"Do right, and do good."

by Nicolette Loporcaro

September 25, 2018

Publicis Health program manager Lori DePace talks about the importance of social responsibility in corporate culture

Lori DePace
Lori DePace

Lori DePace, program manager of Publicis Health, describes the work being done every day in health advertising as “purposeful, meaningful and impactful.” Publicis Health, an arm of Publicis Group, has over 5,000 employees, 18 different agency brands and 40 offices worldwide, and has been ranked as the number one healthcare communications network for six years.

DePace said that although getting involved in the pharma space could be daunting, its mission is simple: do right, and do good.

Publicis Health aims to help their clients—which include Johnson and Johnson, Bristol Meyers Squibb and Pfizer—become leading forces in their industries by providing the right solutions to whatever problems they have. DePace showed a reel of many popular advertising campaigns Publicis Health has worked on. These included the Eyelove commercials for the treatment of dry-eye featuring Jennifer Aniston and the attention deficit hyperactivity disorder (ADHD) campaign with Adam Levine, the Maroon 5 frontman, who shared his own struggles with ADHD.

DePace spoke about the importance of “doing right and doing good” through Corporate Social Responsibility. One way Publicis Health tries to hold to this ideal is by instituting an annual employee hiatus day, during which every employee volunteers in the community.

The ethos of community involvement comes from the top down, DePace said. Publicis Health chairman Nick Colucci got the company involved in the American Heart Association Wall Street Run, and took the fundraising for this event from $400 to $400,000 in just five years.

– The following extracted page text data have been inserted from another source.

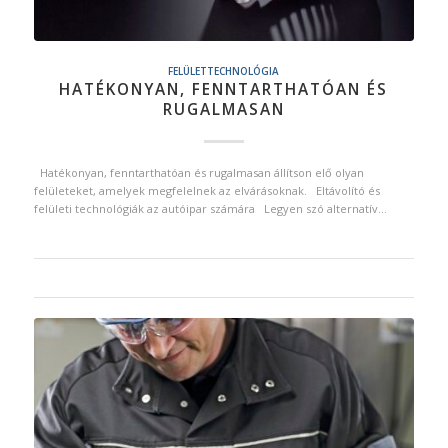
FELÜLETTECHNOLÓGIA
HATÉKONYAN, FENNTARTHATÓAN ÉS
RUGALMASAN
Hatékonyan, fenntarthatóan és rugalmasan állítson elő olyan
felületeket, amelyek megfelelnek az elvárásoknak. Eltávolító és
felületi technológiák az autóipar számára Legyen szó alternatív…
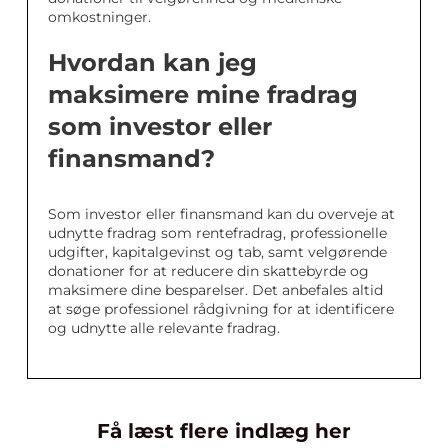
omkostninger.
Hvordan kan jeg
maksimere mine fradrag
som investor eller
finansmand?
Som investor eller finansmand kan du overveje at
udnytte fradrag som rentefradrag, professionelle
udgifter, kapitalgevinst og tab, samt velgørende
donationer for at reducere din skattebyrde og
maksimere dine besparelser. Det anbefales altid
at søge professionel rådgivning for at identificere
og udnytte alle relevante fradrag.
Få læst flere indlæg her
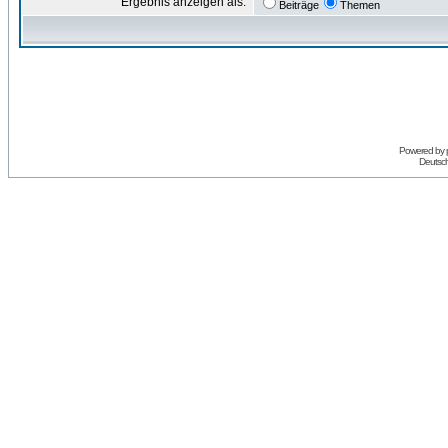
Ergebnis anzeigen als:
Beiträge
Themen
Powered by
Deutsc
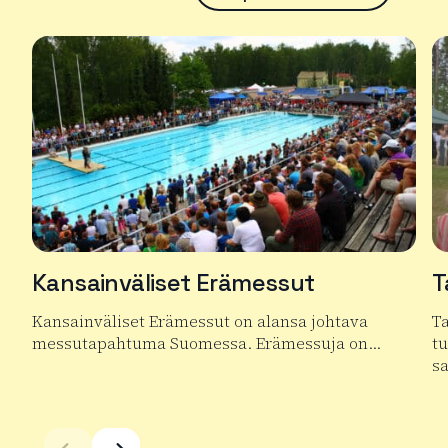
Kansainväliset Erämessut
T
Kansainväliset Erämessut on alansa johtava
T
messutapahtuma Suomessa. Erämessuja on…
t
s
Lue lisää tuotteesta Kansainväliset Erämessut
Lu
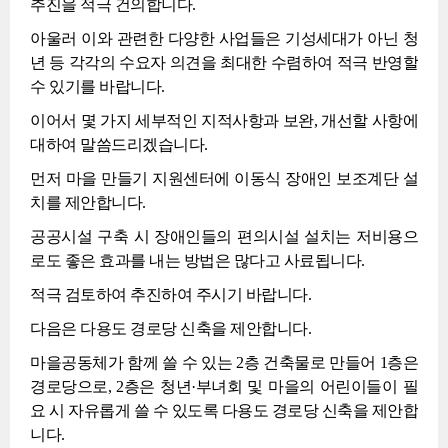
추진을 적극 건의합니다.
아울러 이와 관련한 다양한 사업들은 기성세대가 아닌 청
년 등 각각의 수요자 의견을 최대한 수렴하여 적극 반영할
수 있기를 바랍니다.
이어서 몇 가지 세부적인 지적사항과 보완, 개선할 사항에
대하여 말씀드리겠습니다.
먼저 마을 만들기 지원센터에 이동식 장애인 보조계단 설
치를 제안합니다.
공공시설 구축 시 장애인들의 편의시설 설치는 저비용으
로도 좋은 효과를 내는 방법은 많다고 사료됩니다.
적극 검토하여 추진하여 주시기 바랍니다.
다음은 다용도 경로당 신축을 제안합니다.
마을공동체가 함께 쓸 수 있는 2층 건축물로 만들어 1층은
경로당으로, 2층은 청년·부녀회 및 마을의 어린이들이 필
요 시 자유롭게 쓸 수 있도록 다용도 경로당 신축을 제안합
니다.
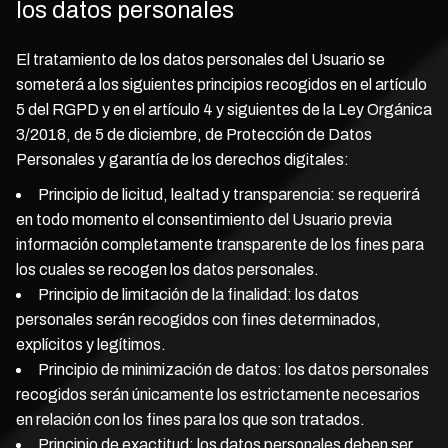
los datos personales
El tratamiento de los datos personales del Usuario se
someterá a los siguientes principios recogidos en el artículo
5 del RGPD y en el artículo 4 y siguientes de la Ley Orgánica
3/2018, de 5 de diciembre, de Protección de Datos
Personales y garantía de los derechos digitales:
Principio de licitud, lealtad y transparencia: se requerirá
en todo momento el consentimiento del Usuario previa
información completamente transparente de los fines para
los cuales se recogen los datos personales.
Principio de limitación de la finalidad: los datos
personales serán recogidos con fines determinados,
explícitos y legítimos.
Principio de minimización de datos: los datos personales
recogidos serán únicamente los estrictamente necesarios
en relación con los fines para los que son tratados.
Principio de exactitud: los datos personales deben ser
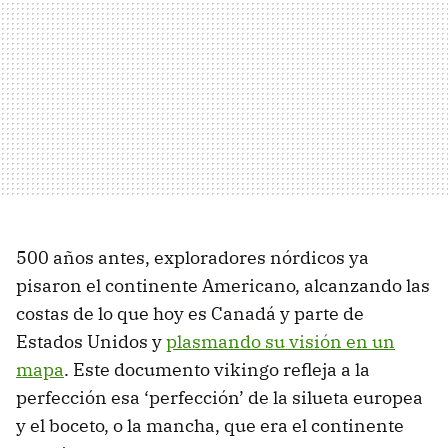
500 años antes, exploradores nórdicos ya
pisaron el continente Americano, alcanzando las
costas de lo que hoy es Canadá y parte de
Estados Unidos y
plasmando su visión en un
mapa
. Este documento vikingo refleja a la
perfección esa ‘perfección’ de la silueta europea
y el boceto, o la mancha, que era el continente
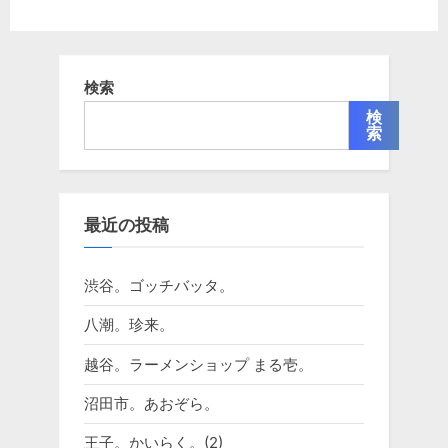
検索
検
索
最近の投稿
渋谷。ゴッチバッタ。
八潮。珍来。
越谷。ラーメンショップ まる壱。
沼田市。あおぞら。
王子。かいらく。(2)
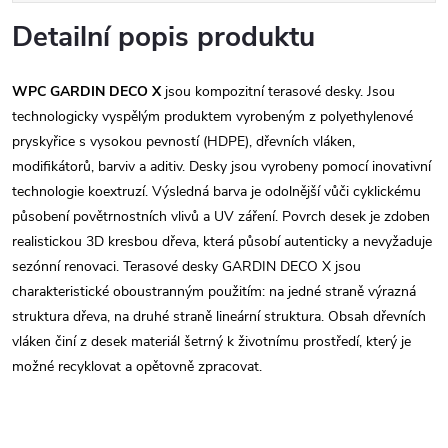
Detailní popis produktu
WPC GARDIN DECO X
jsou kompozitní terasové desky. Jsou
technologicky vyspělým produktem vyrobeným z polyethylenové
pryskyřice s vysokou pevností (HDPE), dřevních vláken,
modifikátorů, barviv a aditiv. Desky jsou vyrobeny pomocí inovativní
technologie koextruzí. Výsledná barva je odolnější vůči cyklickému
působení povětrnostních vlivů a UV záření. Povrch desek je zdoben
realistickou 3D kresbou dřeva, která působí autenticky a nevyžaduje
sezónní renovaci. Terasové desky GARDIN DECO X jsou
charakteristické oboustranným použitím: na jedné straně výrazná
struktura d
řeva, na druhé straně lineární struktura. Obsah dřevních
vláken činí z desek materiál šetrný k životnímu prostředí, který je
možné recyklovat a opětovně zpracovat.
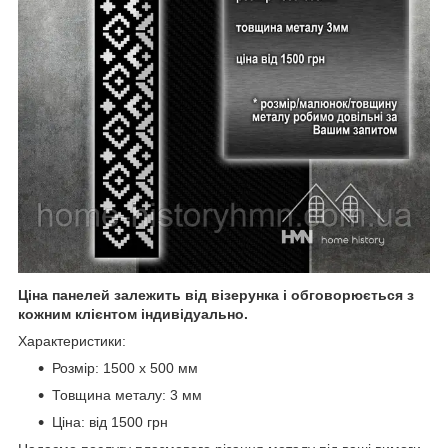
Ціна панелей залежить від візерунка і обговорюється з
кожним клієнтом індивідуально.
Характеристики:
Розмір: 1500 х 500 мм
Товщина металу: 3 мм
Ціна: від 1500 грн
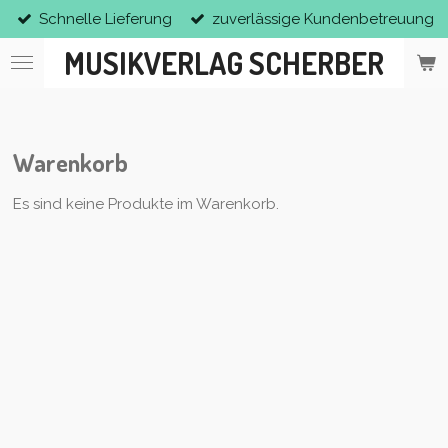
Schnelle Lieferung
zuverlässige Kundenbetreuung
Zum
Hauptinhalt
MUSIKVERLAG SCHERBER
springen
Warenkorb
Es sind keine Produkte im Warenkorb.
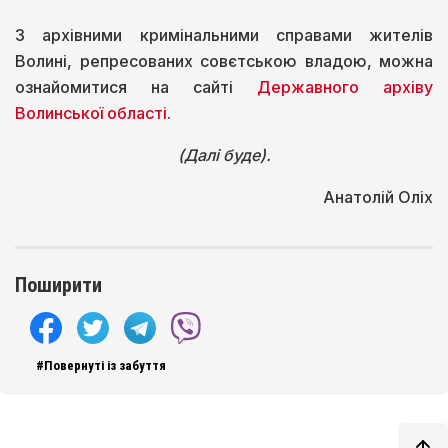
З архівними кримінальними справами жителів
Волині, репресованих совєтською владою, можна
ознайомитися на сайті
Державного архіву
Волинської області
.
(Далі буде).
Анатолій Оліх
Поширити
#Повернуті із забуття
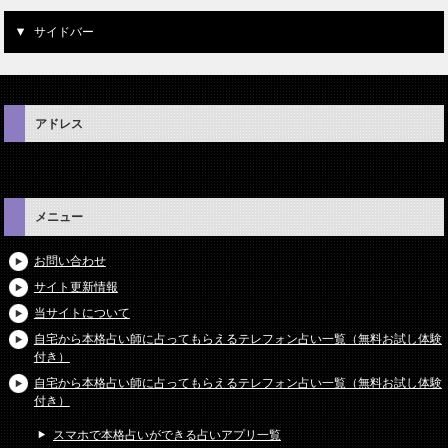
サイドバー
アドレス
メニュー
お問い合わせ
サイト更新情報
当サイトについて
自宅から本格占い師に占ってもらえるテレフォン占い一覧（無料お試し体験
付き）
自宅から本格占い師に占ってもらえるテレフォン占い一覧（無料お試し体験
付き）
スマホで本格占いができる占いアプリ一覧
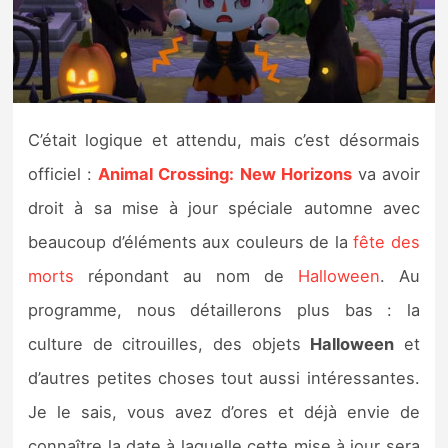
Nintendo Direct
Tests et previews
C’était logique et attendu, mais c’est désormais
Tests de jeux
officiel :
Animal Crossing: New Horizons
va avoir
Tests d’accessoires
droit à sa mise à jour spéciale automne avec
beaucoup d’éléments aux couleurs de la
fête des
Autres tests
morts
répondant au nom de
Halloween
. Au
Previews
programme, nous détaillerons plus bas : la
culture de citrouilles, des objets
Halloween
et
Précommandes
d’autres petites choses tout aussi intéressantes.
Précommandes jeux Switch 2
Je le sais, vous avez d’ores et déjà envie de
connaître la date à laquelle cette mise à jour sera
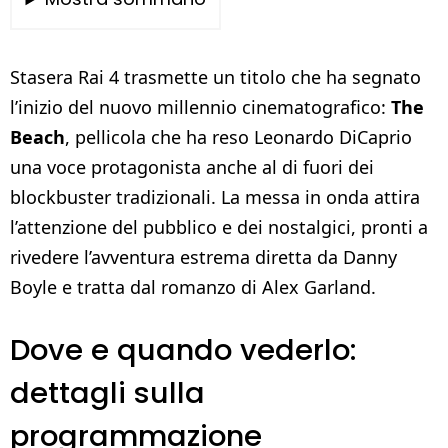
Stasera Rai 4 trasmette un titolo che ha segnato
l’inizio del nuovo millennio cinematografico:
The
Beach
, pellicola che ha reso Leonardo DiCaprio
una voce protagonista anche al di fuori dei
blockbuster tradizionali. La messa in onda attira
l’attenzione del pubblico e dei nostalgici, pronti a
rivedere l’avventura estrema diretta da Danny
Boyle e tratta dal romanzo di Alex Garland.
Dove e quando vederlo:
dettagli sulla
programmazione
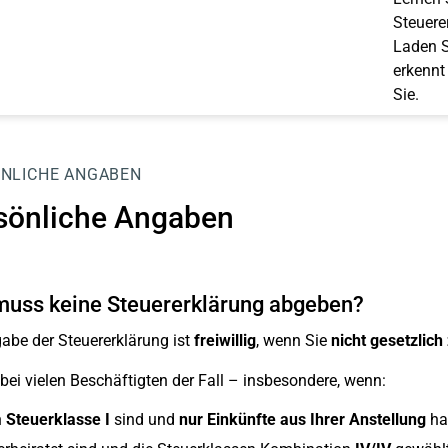
Steuerer
Laden S
erkennt
Sie.
NLICHE ANGABEN
sönliche Angaben
uss keine Steuererklärung abgeben?
abe der Steuererklärung ist
freiwillig
, wenn Sie
nicht gesetzlich
 bei vielen Beschäftigten der Fall – insbesondere, wenn:
n
Steuerklasse I
sind und
nur Einkünfte aus Ihrer Anstellung
ha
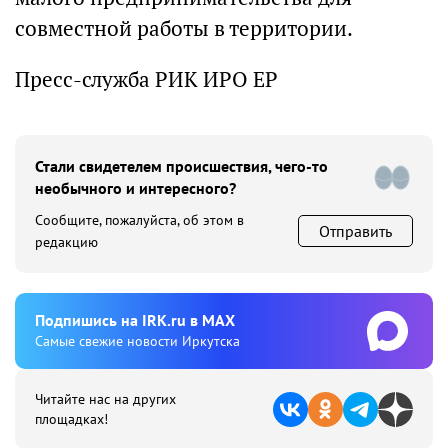
совместной работы в территории.
Пресс-служба РИК ИРО ЕР
Стали свидетелем происшествия, чего-то
необычного и интересного?
Сообщите, пожалуйста, об этом в
Отправить
редакцию
Подпишиcь на IRK.ru в MAX
Cамые свежие новости Иркутска
Читайте нас на других
площадках!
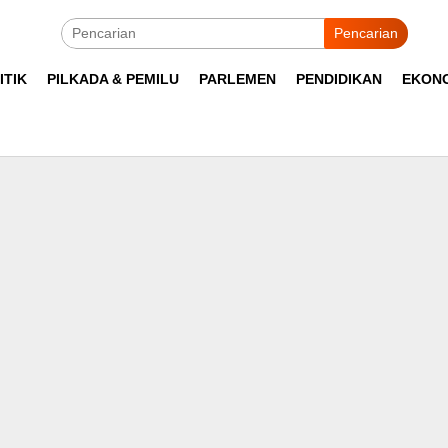
Pencarian
ITIK
PILKADA & PEMILU
PARLEMEN
PENDIDIKAN
EKON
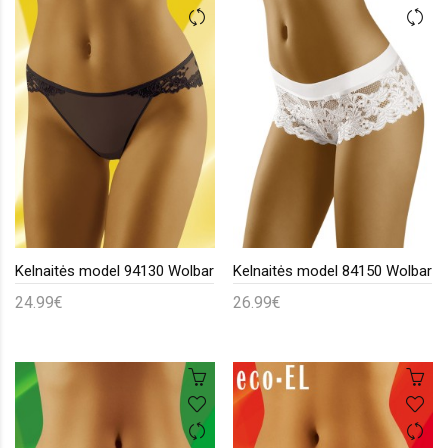
Kelnaitės model 94130 Wolbar
Kelnaitės model 84150 Wolbar
24.99€
26.99€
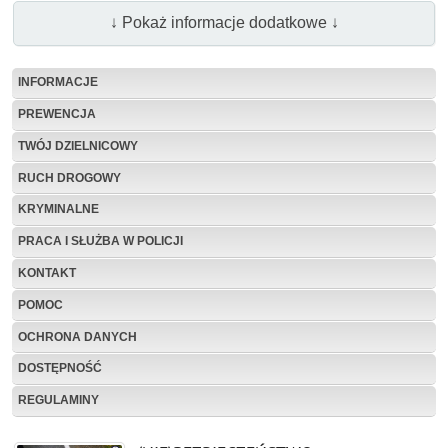
↓ Pokaż informacje dodatkowe ↓
INFORMACJE
PREWENCJA
TWÓJ DZIELNICOWY
RUCH DROGOWY
KRYMINALNE
PRACA I SŁUŻBA W POLICJI
KONTAKT
POMOC
OCHRONA DANYCH
DOSTĘPNOŚĆ
REGULAMINY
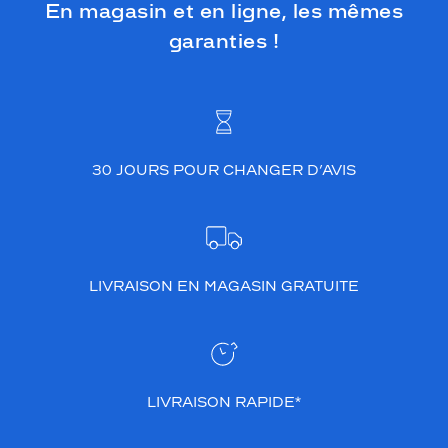
En magasin et en ligne, les mêmes
garanties !
30 JOURS POUR CHANGER D’AVIS
LIVRAISON EN MAGASIN GRATUITE
LIVRAISON RAPIDE*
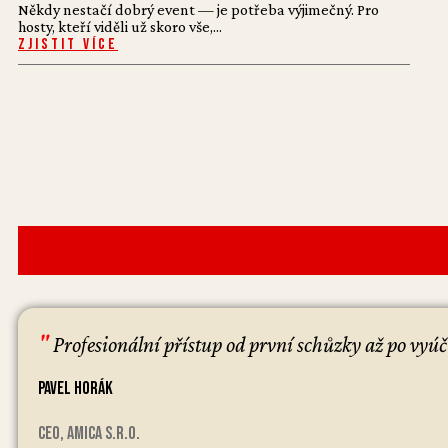
Někdy nestačí dobrý event — je potřeba výjimečný. Pro
hosty, kteří viděli už skoro vše,...
Zjistit více
"
Profesionální přístup od první schůzky až po vyú
Pavel Horák
CEO, Amica s.r.o.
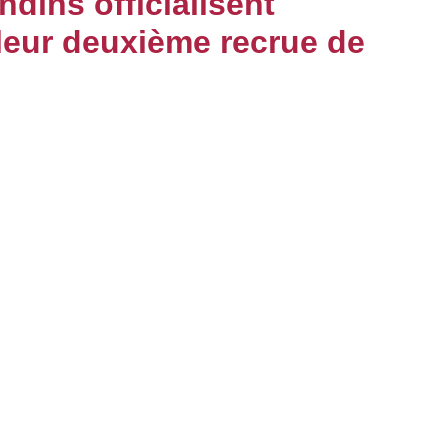
ndins officialisent
 leur deuxième recrue de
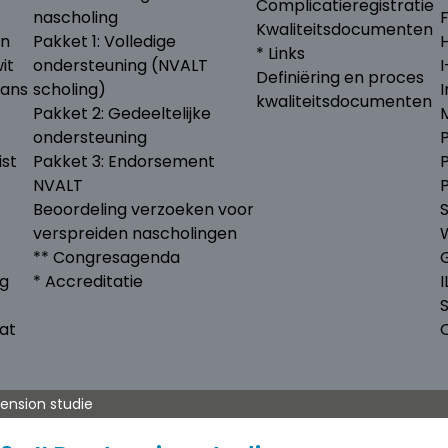
Complicatieregistratie
nascholing
F
Kwaliteitsdocumenten
en
Pakket 1: Volledige
* Links
it
ondersteuning (NVALT
I
Definiëring en proces
lans
scholing)
kwaliteitsdocumenten
Pakket 2: Gedeeltelijke
ondersteuning
ist
Pakket 3: Endorsement
NVALT
Beoordeling verzoeken voor
S
verspreiden nascholingen
** Congresagenda
ng
* Accreditatie
at
ension studie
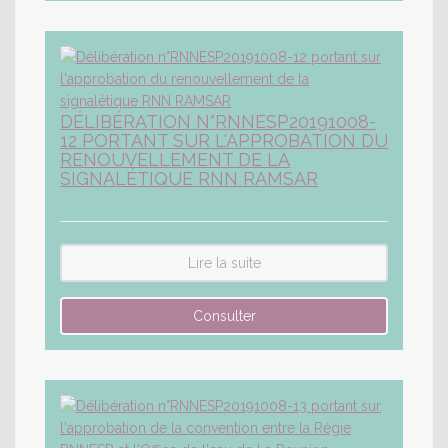
DÉLIBÉRATION N°RNNESP20191008-
12 PORTANT SUR L'APPROBATION DU
RENOUVELLEMENT DE LA
SIGNALÉTIQUE RNN RAMSAR
Lire la suite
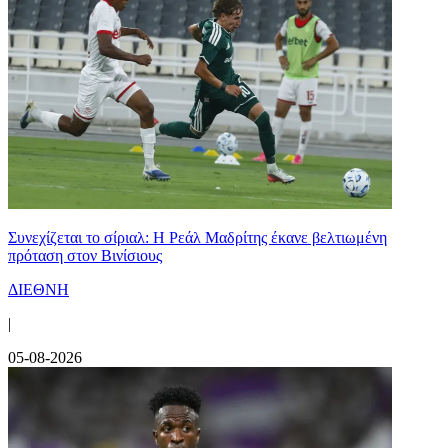
Συνεχίζεται το σίριαλ: Η Ρεάλ Μαδρίτης έκανε βελτιωμένη
πρόταση στον Βινίσιους
ΔΙΕΘΝΗ
|
05-08-2026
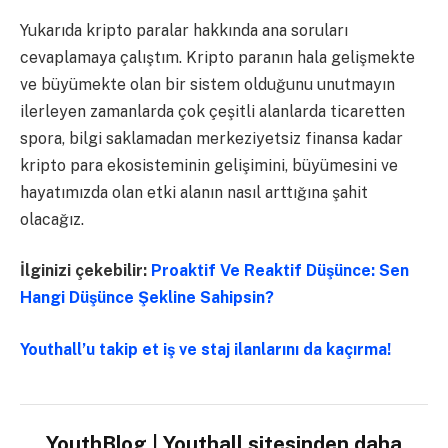
Yukarıda kripto paralar hakkında ana soruları
cevaplamaya çalıştım. Kripto paranın hala gelişmekte
ve büyümekte olan bir sistem olduğunu unutmayın
ilerleyen zamanlarda çok çeşitli alanlarda ticaretten
spora, bilgi saklamadan merkeziyetsiz finansa kadar
kripto para ekosisteminin gelişimini, büyümesini ve
hayatımızda olan etki alanın nasıl arttığına şahit
olacağız.
İlginizi çekebilir:
Proaktif Ve Reaktif Düşünce: Sen
Hangi Düşünce Şekline Sahipsin?
Youthall’u takip et iş ve staj ilanlarını da kaçırma!
YouthBlog | Youthall sitesinden daha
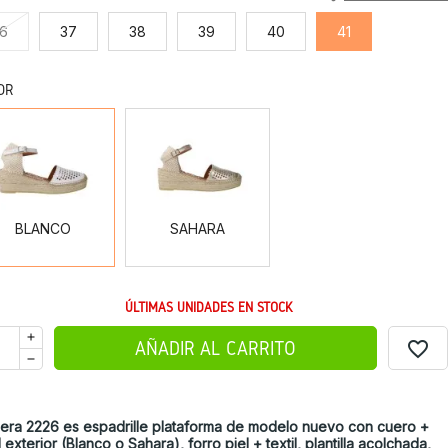
6
37
38
39
40
41
OR
BLANCO
SAHARA
BLANCO
SAHARA
ÚLTIMAS UNIDADES EN STOCK
favorite_border
AÑADIR AL CARRITO
era 2226 es espadrille plataforma de modelo nuevo con cuero +
il exterior (Blanco o Sahara), forro piel + textil, plantilla acolchada,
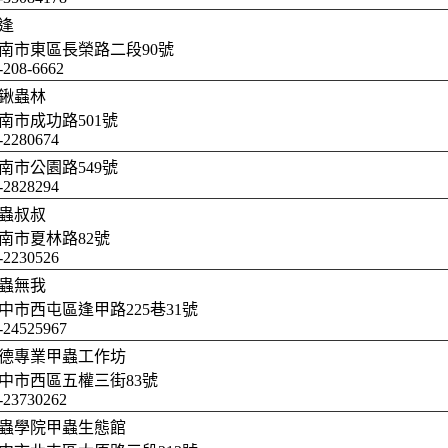
逢
南市東區長榮路二段90號
-208-6662
鍬蟲林
南市成功路501號
-2280674
南市公園路549號
-2828294
蟲叔叔
南市夏林路82號
-2230526
蟲無我
中市西屯區逢甲路225巷31號
-24525967
德專業甲蟲工作坊
中市西區五權三街83號
-23730262
蟲學院甲蟲生態館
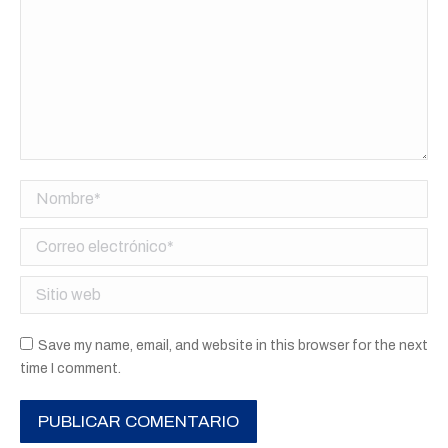
Nombre *
Correo electrónico *
Sitio web
Save my name, email, and website in this browser for the next
time I comment.
PUBLICAR COMENTARIO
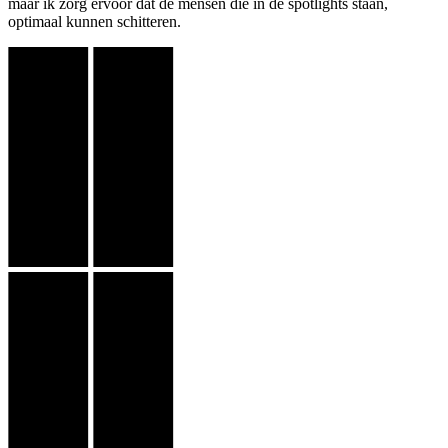
maar ik zorg ervoor dat de mensen die in de spotlights staan,
optimaal kunnen schitteren.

CEO Alexandra von Plato partnered with the National Alliance on Mental Illness (NAMI) to create pro-bono campaigns about reducing mental health stigma on college campuses.

DePace also talked about Publicis Health’s reputable nine-week internship program, which was named one of the Top 100 internship programs in the country by WayUp, alongside companies like Nike and Spotify. DePace said she was extremely proud of this recognition, and has helped expand the program from 20 to 82 interns.

DePace described interns as “short-term, full-time employees” who are treated with respect and given real responsibilities. As part of the internship, Publicis Health asks their interns to “do right and do good” by participating in their #InternWithPurpose initiative. Part of this initiative includes interns working with the NAMI campaign on their college campuses, and even pitching their own ideas such as creating donation closets in schools for those in need. The internship program concludes with an end-of-summer project that gives the students the opportunity to work with actual clients. 

DePace also said she is eager to have a diverse group of people who “look like the rest of the world” working with Publicis Health. Employee collectives, called Business Resource Groups, are focused on the needs of different communities, including LGBTQ, women, people of color, veterans and even employees early in their careers. DePace called these groups “allies like no other,” and said they foster a supportive and interactive work environment.

Doing work that is genuinely “for the good” is truly the key for a successful company, DePace concluded.

Nicolette Loporcaro is a senior television, radio and film major at the Newhouse School.